Ricardo, que fez o treinamento com Bruno e esteve junto com o indigenista assassinado recentemente em algumas missões, lamenta o homicídio do colega de profissão e afirma acreditar que o relatório entregue por Bruno à PF pouco antes de seu desaparecimento no dia 5 de junho motivou sua morte. 

“Tanto o Bruno quanto o Travassos (antecessor do indigenista) conheciam aqueles homens. Por que nunca houve nenhuma violência? Qual o fato novo? Eu parto do que foi divulgado pelo g1, que informou que pouco antes de ser assassinado o Bruno entregou (o relatório) no MPF e na ‘milícia federal’ […]”, afirmou Ricardo, que exaltou o trabalho feito por Bruno. “Nunca antes foram vítimas de violência. Por que agora, quando nem na Funai o Bruno estava? Eu acho que a minha teoria faz muito sentido”

Ricardo acredita que a mudança virá, mesmo que distante. 
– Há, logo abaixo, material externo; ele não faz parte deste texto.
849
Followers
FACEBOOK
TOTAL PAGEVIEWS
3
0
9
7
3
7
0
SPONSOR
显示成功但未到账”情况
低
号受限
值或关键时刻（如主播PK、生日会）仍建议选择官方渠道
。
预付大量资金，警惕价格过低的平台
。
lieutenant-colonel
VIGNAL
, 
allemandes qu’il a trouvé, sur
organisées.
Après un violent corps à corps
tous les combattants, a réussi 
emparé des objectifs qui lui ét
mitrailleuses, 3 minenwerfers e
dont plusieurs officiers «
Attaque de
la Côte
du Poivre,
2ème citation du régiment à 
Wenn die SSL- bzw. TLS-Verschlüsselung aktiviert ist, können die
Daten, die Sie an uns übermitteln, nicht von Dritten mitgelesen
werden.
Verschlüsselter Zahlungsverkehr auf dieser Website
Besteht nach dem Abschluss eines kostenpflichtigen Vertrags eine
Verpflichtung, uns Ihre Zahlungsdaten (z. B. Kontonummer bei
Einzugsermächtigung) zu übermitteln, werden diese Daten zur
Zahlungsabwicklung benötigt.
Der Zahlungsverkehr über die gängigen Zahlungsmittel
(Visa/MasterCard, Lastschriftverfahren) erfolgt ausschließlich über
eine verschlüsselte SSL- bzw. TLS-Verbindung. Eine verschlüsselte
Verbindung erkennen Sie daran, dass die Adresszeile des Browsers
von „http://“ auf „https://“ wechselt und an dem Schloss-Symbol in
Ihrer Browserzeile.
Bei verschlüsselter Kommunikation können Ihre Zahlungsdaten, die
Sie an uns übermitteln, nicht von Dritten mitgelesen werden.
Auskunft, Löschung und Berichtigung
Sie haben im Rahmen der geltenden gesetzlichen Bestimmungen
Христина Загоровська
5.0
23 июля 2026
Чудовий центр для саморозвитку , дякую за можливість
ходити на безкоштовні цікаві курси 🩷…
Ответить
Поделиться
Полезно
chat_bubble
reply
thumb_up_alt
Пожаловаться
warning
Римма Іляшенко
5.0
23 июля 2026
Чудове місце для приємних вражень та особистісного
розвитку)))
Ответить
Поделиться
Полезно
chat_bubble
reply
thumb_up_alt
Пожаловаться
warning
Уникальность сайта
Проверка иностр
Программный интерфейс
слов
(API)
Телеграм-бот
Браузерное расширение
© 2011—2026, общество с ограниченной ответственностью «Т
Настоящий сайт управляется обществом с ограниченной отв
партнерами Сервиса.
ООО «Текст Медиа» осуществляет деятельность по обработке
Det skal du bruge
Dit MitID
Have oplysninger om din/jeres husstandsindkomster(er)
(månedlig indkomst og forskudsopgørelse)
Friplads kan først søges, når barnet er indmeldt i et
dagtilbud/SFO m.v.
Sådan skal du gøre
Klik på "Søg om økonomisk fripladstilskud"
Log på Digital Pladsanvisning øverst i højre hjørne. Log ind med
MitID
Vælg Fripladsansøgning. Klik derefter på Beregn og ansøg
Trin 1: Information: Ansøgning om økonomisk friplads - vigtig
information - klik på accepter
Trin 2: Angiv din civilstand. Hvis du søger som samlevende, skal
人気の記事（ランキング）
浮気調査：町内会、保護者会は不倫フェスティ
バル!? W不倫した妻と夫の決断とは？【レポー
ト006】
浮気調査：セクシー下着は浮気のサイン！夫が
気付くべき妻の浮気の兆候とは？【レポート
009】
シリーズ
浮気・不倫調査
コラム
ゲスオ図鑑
“O retrocesso que Bolsonaro nos impôs é grande demais para que não haja uma reação dos oprimidos”.

Queixa-crime contra Bolsonaro

Atualmente Ricardo vive na região central de Roma com apenas 150 euros que sua mãe lhe envia todo mês. Junto a alguns colegas, ele está mapeando ítalo-brasileiros que morreram em decorrência da covid-19 no Brasil, a fim de montar uma queixa-crime contra o presidente Jair Bolsonaro (PL) pela má condução do governo durante a pandemia. A justificativa para a ação é o precedente do coronel brasileiro Átila Rohrsetzer, que assassinou um cidadão ítalo-uruguaio durante a Operação Condor e foi julgado pela justiça italiana.